**Your assignment**
Please transcribe the data that follows exactly as given, leaving out every picture.

**Task input**
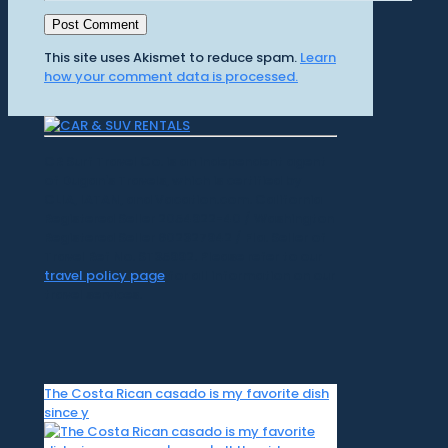
This site uses Akismet to reduce spam.
Learn
how your comment data is processed.
CR Surf Travel Co. is an independent agent
of Dugan's Travels, which is certified by
CLIA, IATAN, and Vacation.com. California
Registered Seller 2054922-40 / Washington
Registered Seller 602327942 / Fla. Seller of
Travel Ref No. ST35992. Please refer to our
travel policy page
for all information on our
travel services.
The Costa Rican casado is my favorite dish
since y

**Task response**
This site uses Akismet to reduce spam.
Learn
how your comment data is processed.
CR Surf Travel Co. is an independent agent
of Dugan's Travels, which is certified by
CLIA, IATAN, and Vacation.com. California
Registered Seller 2054922-40 / Washington
Registered Seller 602327942 / Fla. Seller of
Travel Ref No. ST35992. Please refer to our
travel policy page
for all information on our
travel services.
The Costa Rican casado is my favorite dish
since y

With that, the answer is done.